- YOUR OBJECTIVE -
The answer must consist of every line from the data that holds the string "خواهم".
---------- RECORDS SHOWN ----------
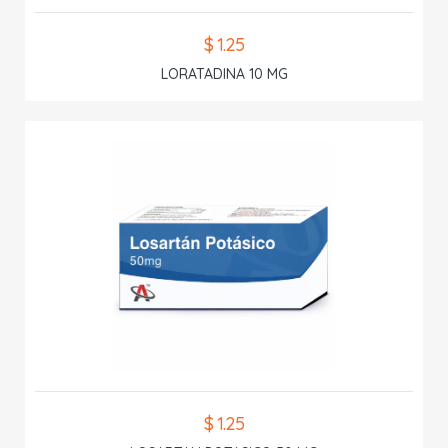
$ 1.25
LORATADINA 10 MG
$ 1.25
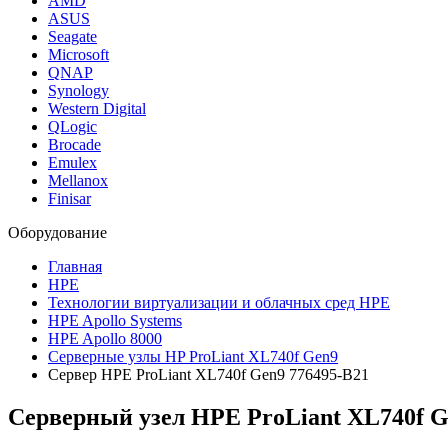
AMD
ASUS
Seagate
Microsoft
QNAP
Synology
Western Digital
QLogic
Brocade
Emulex
Mellanox
Finisar
Оборудование
Главная
HPE
Технологии виртуализации и облачных сред HPE
HPE Apollo Systems
HPE Apollo 8000
Серверные узлы HP ProLiant XL740f Gen9
Сервер HPE ProLiant XL740f Gen9 776495-B21
Серверный узел HPE ProLiant XL740f G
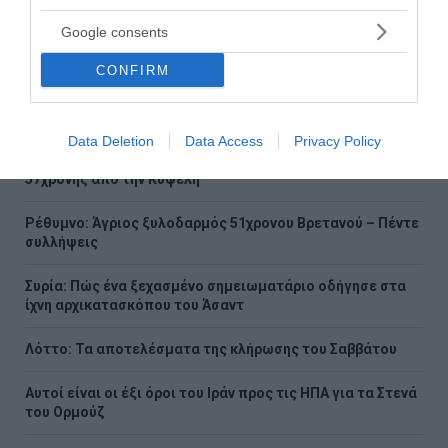
Google consents
CONFIRM
Ροή ειδήσεων
Ποιο λάθος κάνουμε όταν κόβουμε το καρπούζι
Data Deletion
Data Access
Privacy Policy
Θρίλερ στον Λυκαβηττό: Εξετάζεται η διαδρομή της
57χρονης από την Κυψέλη
Ρέθυμνο: Άγριος ξυλοδαρμός 51χρονου Βρετανού – Πέντε
συλλήψεις
Συρία: Πώς ένα ξεχασμένο σημειωματάριο οδήγησε στα
ίχνη αρχικατασκόπου του Άσαντ
Λόττο: Τα αποτελέσματα της κλήρωσης του Σαββάτου
Αυτοί είναι οι έξι όροι του Ιράν προς τις ΗΠΑ για τα Στενά
του Ορμούζ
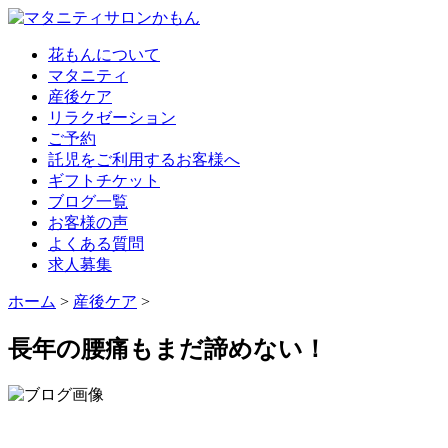
花もんについて
マタニティ
産後ケア
リラクゼーション
ご予約
託児をご利用するお客様へ
ギフトチケット
ブログ一覧
お客様の声
よくある質問
求人募集
ホーム
>
産後ケア
>
長年の腰痛もまだ諦めない！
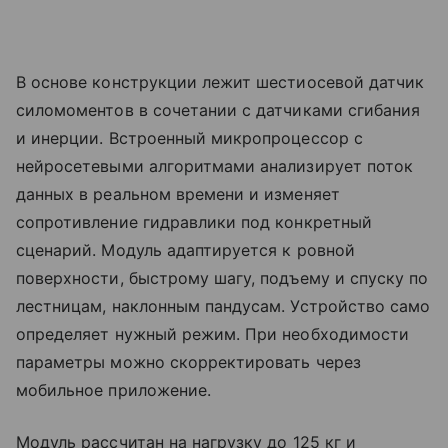
В основе конструкции лежит шестиосевой датчик
силомоментов в сочетании с датчиками сгибания
и инерции. Встроенный микропроцессор с
нейросетевыми алгоритмами анализирует поток
данных в реальном времени и изменяет
сопротивление гидравлики под конкретный
сценарий. Модуль адаптируется к ровной
поверхности, быстрому шагу, подъему и спуску по
лестницам, наклонным пандусам. Устройство само
определяет нужный режим. При необходимости
параметры можно скорректировать через
мобильное приложение.
Модуль рассчитан на нагрузку до 125 кг и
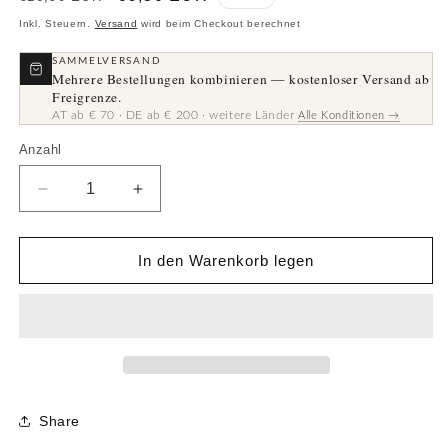
Preis
Inkl. Steuern.
Versand
wird beim Checkout berechnet
SAMMELVERSAND
Mehrere Bestellungen kombinieren — kostenloser Versand ab
Freigrenze.
AT ab € 70 · DE ab € 200 · weitere Länder
Alle Konditionen →
Anzahl
Anzahl
Verringere
Erhöhe
die
die
Menge
Menge
für
für
In den Warenkorb legen
Patch
Patch
·
·
12×15
12×15
cm
cm
Share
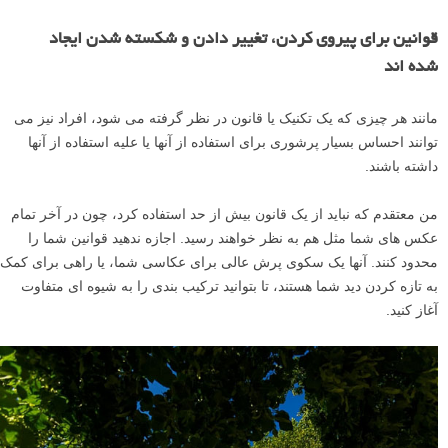
مرسوم است که کادر باید به وضوح جدا از سوژه باشد، به طوری که برای
چشم گیج کننده نباشد. اما من به شما نشان خواهم داد که این کار را نیز
انجام نداده ام، اما با این حال عکس هنوز هم خوب است. من هم به شما
نشان خواهم داد که چطور از این تکنیک استفاده کنید و هم اینکه در چه جای
دیگری می توانید آن را به کار ببرید – چطور اجازه دهید در توسعه تصاویرتان
الهام بخش شما باشد.
قوانین برای پیروی کردن، تغییر دادن و شکسته شدن ایجاد
شده اند
مانند هر چیزی که یک تکنیک یا قانون در نظر گرفته می شود، افراد نیز می
توانند احساس بسیار پرشوری برای استفاده از آنها یا علیه استفاده از آنها
داشته باشند.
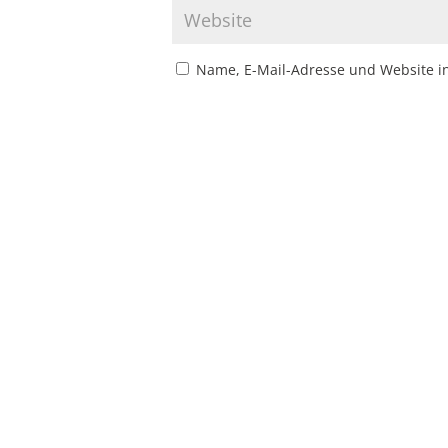
Name, E-Mail-Adresse und Website i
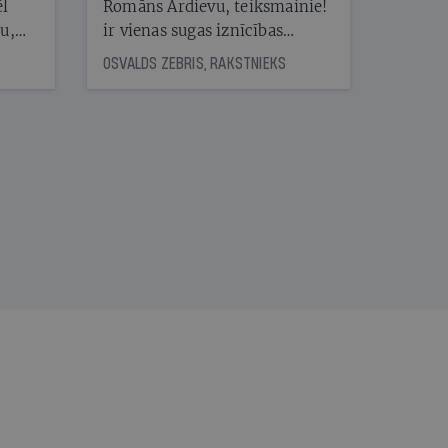
ēl
Romāns Ardievu, teiksmainie!
ju,
ir vienas sugas iznīcības
icas
traģiskais stāsts
OSVALDS ZEBRIS, RAKSTNIEKS
tītāju
tēm
nāt
kad
v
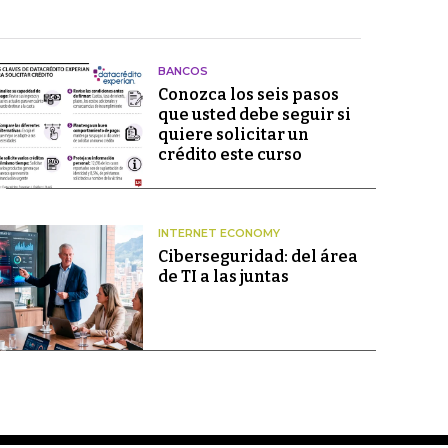
BANCOS
Conozca los seis pasos
que usted debe seguir si
quiere solicitar un
crédito este curso
INTERNET ECONOMY
Ciberseguridad: del área
de TI a las juntas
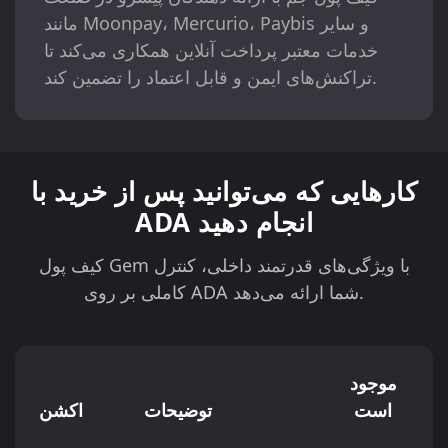
مانند Moonpay، Mercurio، Paybis و سایر
خدمات معتبر پرداخت آنلاین همکاری می‌کند تا
تراکنش‌های ایمن و قابل اعتماد را تضمین کند.
کارهایی که می‌توانید پس از خرید با
ADA انجام دهید
کیف پول Gem با ویژگی‌های قدرتمند داخلی، کنترل
کاملی بر روی ADA شما ارائه می‌دهد.
موجود
است
توضیحات
اکشن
----------
- RESPONSE AREA -
چشم گیج کننده نباشد. اما من به شما نشان خواهم داد که این کار را نیز
نشان خواهم داد که چطور از این تکنیک استفاده کنید و هم اینکه در چه جای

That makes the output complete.